Implementation of Neural Networks in Leo

To implement a neural network in Leo, we set the neural network weights, biases, and the function input x as program input parameters. The neural network architecture is hardcoded, and the program computes and outputs the output. Thereby, the neurons in the hidden and output layer use a rectified linear activation function.

The following code for a LEO circuit computes the output of the neural network. Thereby, we compute the output from the left to the right in the network, meaning we first compute the outputs of the two neurons in the first layer. Then, the hidden layer and after that, the output layer is computed. The computing is based on fixed-point numbers. After multiplication operations with fixed point numbers, we need to correct the result, as described in the fixed-point article.


We input the numbers described in the graphic above, in the fixed-point representation (number multiplied by 100).

The output of the circuit then is as follows:


Dividing by 100 to account for the fixed-point number format, we obtain the result 3.75, as above.

Complexity-wise, the circuit grew to a relatively large number of 176,189 constraints - especially multiplications and divisions add large amounts of constraints.

Python script to automatically generate neural network Leo code

Now, let us analyze deeper neural networks with more layers. These deep neural networks are behind the recent astonishing advances in AI. In the above example, we have weights and biases that we can adjust. What we can not adjust, however, is the number of weights and biases, meaning the neural network architecture. We can also not pass an arbitrary number of inputs, since Leo is not turing complete and does not allow, for example, for loops with a dynamic amount of executions. However, we can code a program that generates Leo code for arbitrary neural network architectures, so that we don’t need to code the Leo NN by hand. Python is a good choice for such a program.

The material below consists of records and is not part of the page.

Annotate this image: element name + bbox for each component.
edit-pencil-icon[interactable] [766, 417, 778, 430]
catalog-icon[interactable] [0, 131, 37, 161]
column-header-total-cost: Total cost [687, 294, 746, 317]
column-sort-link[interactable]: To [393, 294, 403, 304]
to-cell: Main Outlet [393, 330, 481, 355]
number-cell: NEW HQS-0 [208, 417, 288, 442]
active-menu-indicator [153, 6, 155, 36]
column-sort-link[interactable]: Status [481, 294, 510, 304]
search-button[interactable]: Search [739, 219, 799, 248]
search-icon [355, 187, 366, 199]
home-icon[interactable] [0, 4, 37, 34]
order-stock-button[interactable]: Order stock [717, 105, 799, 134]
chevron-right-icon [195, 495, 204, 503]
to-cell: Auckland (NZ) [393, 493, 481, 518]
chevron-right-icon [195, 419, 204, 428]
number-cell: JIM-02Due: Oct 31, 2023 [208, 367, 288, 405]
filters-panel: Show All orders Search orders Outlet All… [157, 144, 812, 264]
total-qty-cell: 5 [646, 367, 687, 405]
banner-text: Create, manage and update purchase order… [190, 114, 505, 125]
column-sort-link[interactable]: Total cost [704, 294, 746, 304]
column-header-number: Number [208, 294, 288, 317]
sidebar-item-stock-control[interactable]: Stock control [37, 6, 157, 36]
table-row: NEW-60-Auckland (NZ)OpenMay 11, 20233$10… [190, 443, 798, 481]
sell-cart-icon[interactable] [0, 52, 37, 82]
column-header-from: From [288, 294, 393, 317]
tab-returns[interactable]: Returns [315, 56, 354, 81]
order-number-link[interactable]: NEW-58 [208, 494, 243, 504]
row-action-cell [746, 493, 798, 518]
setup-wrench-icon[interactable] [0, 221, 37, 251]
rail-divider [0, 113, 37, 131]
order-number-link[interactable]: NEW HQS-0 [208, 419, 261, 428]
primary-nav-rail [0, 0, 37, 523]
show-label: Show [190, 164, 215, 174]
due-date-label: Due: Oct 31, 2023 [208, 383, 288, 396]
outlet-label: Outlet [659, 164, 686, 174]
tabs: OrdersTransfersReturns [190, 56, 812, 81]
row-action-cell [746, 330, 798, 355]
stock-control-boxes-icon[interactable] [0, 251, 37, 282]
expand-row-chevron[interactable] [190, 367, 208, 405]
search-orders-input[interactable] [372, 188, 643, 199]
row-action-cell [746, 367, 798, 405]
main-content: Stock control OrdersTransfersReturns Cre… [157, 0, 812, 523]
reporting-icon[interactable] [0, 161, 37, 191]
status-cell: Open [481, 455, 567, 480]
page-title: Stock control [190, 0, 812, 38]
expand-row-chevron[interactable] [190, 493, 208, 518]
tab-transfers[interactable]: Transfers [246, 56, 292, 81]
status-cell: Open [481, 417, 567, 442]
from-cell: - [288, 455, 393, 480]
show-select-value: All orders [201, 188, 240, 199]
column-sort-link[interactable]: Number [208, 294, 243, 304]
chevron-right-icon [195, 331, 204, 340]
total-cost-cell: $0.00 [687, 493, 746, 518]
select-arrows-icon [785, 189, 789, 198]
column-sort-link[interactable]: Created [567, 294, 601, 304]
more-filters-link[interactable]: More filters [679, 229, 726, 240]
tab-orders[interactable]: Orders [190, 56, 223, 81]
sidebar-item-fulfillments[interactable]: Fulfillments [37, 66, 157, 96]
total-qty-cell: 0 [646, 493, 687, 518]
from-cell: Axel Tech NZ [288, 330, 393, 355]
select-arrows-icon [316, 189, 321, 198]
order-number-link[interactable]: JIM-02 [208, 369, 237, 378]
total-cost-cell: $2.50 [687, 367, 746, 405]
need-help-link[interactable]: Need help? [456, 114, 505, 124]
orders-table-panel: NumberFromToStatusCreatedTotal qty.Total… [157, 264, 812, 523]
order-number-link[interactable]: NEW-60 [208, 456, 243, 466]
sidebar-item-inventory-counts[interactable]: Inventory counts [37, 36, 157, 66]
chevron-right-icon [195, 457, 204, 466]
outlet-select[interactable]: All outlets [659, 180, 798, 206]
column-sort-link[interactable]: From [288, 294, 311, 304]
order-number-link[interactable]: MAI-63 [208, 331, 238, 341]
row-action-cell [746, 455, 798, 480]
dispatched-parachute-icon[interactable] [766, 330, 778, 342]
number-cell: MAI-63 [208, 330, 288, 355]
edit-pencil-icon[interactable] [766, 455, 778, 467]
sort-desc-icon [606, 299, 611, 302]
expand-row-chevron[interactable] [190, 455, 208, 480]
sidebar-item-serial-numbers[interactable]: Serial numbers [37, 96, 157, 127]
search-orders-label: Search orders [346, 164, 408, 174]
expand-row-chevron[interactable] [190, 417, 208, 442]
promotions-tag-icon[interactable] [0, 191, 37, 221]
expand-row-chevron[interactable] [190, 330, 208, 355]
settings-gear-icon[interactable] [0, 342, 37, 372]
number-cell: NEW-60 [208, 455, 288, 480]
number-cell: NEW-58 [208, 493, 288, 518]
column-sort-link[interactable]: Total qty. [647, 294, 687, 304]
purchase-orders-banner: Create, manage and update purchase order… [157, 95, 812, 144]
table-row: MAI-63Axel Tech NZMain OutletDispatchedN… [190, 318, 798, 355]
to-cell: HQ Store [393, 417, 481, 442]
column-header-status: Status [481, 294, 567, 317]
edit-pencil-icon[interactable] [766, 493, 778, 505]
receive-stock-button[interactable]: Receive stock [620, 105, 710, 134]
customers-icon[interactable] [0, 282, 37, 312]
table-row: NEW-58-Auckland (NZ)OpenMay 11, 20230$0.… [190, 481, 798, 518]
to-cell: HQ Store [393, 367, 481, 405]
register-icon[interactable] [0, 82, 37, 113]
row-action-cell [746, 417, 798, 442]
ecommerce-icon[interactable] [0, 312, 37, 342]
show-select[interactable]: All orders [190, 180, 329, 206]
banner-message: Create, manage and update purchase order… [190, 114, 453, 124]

All we need as input for such a NN generator is the number of layers and neurons per layer, a scaling factor for the fixed point numbers, and the integer type used. The file presents a program capable of doing this. You can modify the number of neurons per layer, the scaling factor for the fixed-point computation, as well as the integer type.


Output of the program

Let’s run this python file on the latest python 3 version, and check the output. It generates two files, a LEO code file main.leo and an inputs file The neural network is of the same size as the one above and very similar with two minor changes. First, the automatically generated neural network returns an array, in this specific case of size 1, since we have one output neuron. Second, the automatically generated neural network is more generalized and also allows for all possible connections of input-layer neurons to middle-layer neurons.


‍We can now insert these two files in a Leo project, for example, in Aleo Studio, and use the “leo run” command. The program compiles successfully with 176091 constraints, very similar to the example above. We basically recreated the neural network automatically using a Python program that we first implemented by hand.


Now, we can generate deeper neural networks. The layer between the input layer and output layer are referred to as hidden layers. In the above example, we have a three-layer neural network with one hidden layer. Let us add another hidden layer with two neurons, meaning we change the input code to the following line:

Now we run the Python program, and run the generated Leo code through “leo run”. We now have 236997 constraints.

Let’s try three hidden layers:

We now obtain a circuit with 351863 constraints.‍

Four hidden layers gives us 439749 constraints, five hidden layers 527635 constraints, six hidden layers 615521 constraints, and so on. Let’s plot this on a graph.

We can see a linear relationship between the number of hidden layers and the number of circuit constraints. This is a quite good outlook for building deep neural network-based applications on Leo.